**Your assignment**:
Nothing but the pictures should be left out when you copy the records exactly.

**Material for this exercise**:
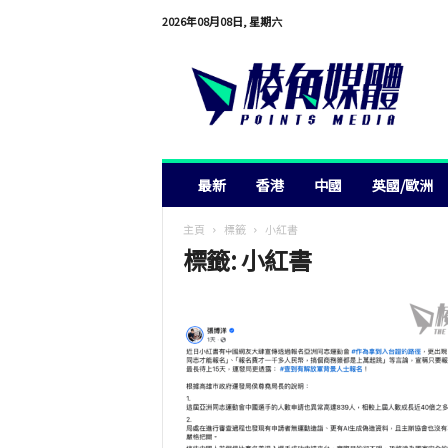
2026年08月08日, 星期六
棱
角
媒
體
最新
香港
中國
英國/歐洲
主頁
標籤
小紅書
標籤: 小紅書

**Reply to the exercise**:
2026年08月08日, 星期六
棱
角
媒
體
最新
香港
中國
英國/歐洲
主頁
標籤
小紅書
標籤: 小紅書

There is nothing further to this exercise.